Photo by: Cassandra Favre
South Side Elementary gifted teacher Susan Spiers gave Picayune School Board members an update on the district’s gifted program at Tuesday’s meeting.

The Picayune School Board met Tuesday and heard an presentation about the district’s gifted program from South Side Elementary gifted teacher Susan Spiers.

The gifted program is for elementary students in second through sixth grades, Spiers said. The percentage of gifted students in the district is less than nine percent.

Spiers said students can be screened for the gifted program anytime between grades two and six and a mass screening is done each year for students at the first grade level.

“Students can also be referred to the gifted program by a parent, teacher, counselor, administrator, peer or self,” Spiers said.

Once a student is referred, Spiers said, teachers and parents receive referral packets to complete. If the child meets the criteria, they are sent to a psychometrist for an IQ test.

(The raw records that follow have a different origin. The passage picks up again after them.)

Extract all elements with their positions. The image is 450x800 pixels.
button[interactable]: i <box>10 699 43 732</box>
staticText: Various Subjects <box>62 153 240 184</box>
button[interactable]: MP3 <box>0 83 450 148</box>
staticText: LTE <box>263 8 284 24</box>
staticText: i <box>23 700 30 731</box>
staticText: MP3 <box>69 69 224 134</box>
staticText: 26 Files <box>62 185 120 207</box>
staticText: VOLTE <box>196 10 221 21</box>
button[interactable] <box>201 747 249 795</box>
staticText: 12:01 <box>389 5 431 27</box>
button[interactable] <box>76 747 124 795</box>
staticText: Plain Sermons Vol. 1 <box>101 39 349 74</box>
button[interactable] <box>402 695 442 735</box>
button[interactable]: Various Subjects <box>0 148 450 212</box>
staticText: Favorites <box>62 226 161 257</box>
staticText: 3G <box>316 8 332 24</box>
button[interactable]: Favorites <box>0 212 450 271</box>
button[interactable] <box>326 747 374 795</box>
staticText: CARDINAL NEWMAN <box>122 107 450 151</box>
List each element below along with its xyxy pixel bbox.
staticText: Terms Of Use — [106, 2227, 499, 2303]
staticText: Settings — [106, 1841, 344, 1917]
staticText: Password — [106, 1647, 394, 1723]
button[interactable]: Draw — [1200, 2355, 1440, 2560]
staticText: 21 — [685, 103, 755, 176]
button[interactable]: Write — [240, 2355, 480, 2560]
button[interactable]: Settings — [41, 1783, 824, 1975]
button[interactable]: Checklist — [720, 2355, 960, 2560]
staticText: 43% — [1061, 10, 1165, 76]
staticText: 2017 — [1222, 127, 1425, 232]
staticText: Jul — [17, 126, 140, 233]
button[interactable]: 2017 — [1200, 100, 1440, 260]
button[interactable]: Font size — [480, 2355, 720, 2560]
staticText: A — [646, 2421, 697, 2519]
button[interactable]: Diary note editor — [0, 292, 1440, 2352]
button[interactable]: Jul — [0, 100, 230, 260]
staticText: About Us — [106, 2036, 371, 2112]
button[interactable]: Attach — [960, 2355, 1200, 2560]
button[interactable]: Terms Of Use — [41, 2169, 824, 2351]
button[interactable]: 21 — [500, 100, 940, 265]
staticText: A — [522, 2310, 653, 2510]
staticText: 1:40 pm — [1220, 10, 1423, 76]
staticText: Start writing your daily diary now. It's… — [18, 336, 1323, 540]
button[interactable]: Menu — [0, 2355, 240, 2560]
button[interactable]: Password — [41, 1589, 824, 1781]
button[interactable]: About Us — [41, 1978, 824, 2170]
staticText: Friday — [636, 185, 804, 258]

The scales for identifying qualifying students are based on general intellectual ability, creativity and leadership scores, Spiers said. A student must score in the 91st percentile with an IQ of 120 in order to qualify for the gifted program.

Emerging potential or twice exceptional students are students with learning disabilities, such as ADHD or Asperger syndrome, are also eligible for the gifted program, Spiers said. If they meet the criteria the IQ requirement is lowered to 115.

“This helps disadvantaged kids to get into the program,” Spiers said. “We can’t discount these children because they have an exception. Walt Disney, Einstein, Winston Churchill and Bill Gates were all thought to have learning disabilities.”
Spiers said out-of-state gifted students are automatically entered into the referral stages.

The gifted teachers utilize Blooms Taxonomy, Spiers said, a practice that encourages higher levels of thinking using knowledge, comprehension, application, analysis, synthesis and evaluation.

Students spend about five hours a week in the gifted program, Spiers said. The largest class has about 12 students and the smallest has about six or seven.

The units of study for second and third-graders may include the topics of, Mexico, fairy tales or snakes.

The units of study for fourth through sixth-graders may include topics such as, Egypt, primates, India and King Lexicon/Middle Ages.

If gifted students score 56 or below they are then placed on a nine-weeks probationary program in order to bring up their grade, Spiers said. An intervention plan is devised to help the student meet his or her education goals during this probationary period.

“Our goal is to keep the children in this program,” Spiers said. “In my 18 years of teaching, I’ve only put about four children on probation.”

In other action the board approved:

­–Applying for a Naval Research Laboratory SeaPerch grant for the gifted program.

­­–Applying for an MDE Foodservice Equipment Assistance Grant in order to purchase convection ovens for the Roseland and Nicholson Elementary Schools.

The next school board meeting will be on Sept. 9 at 5:30 p.m. at the district office on Goodyear Boulevard.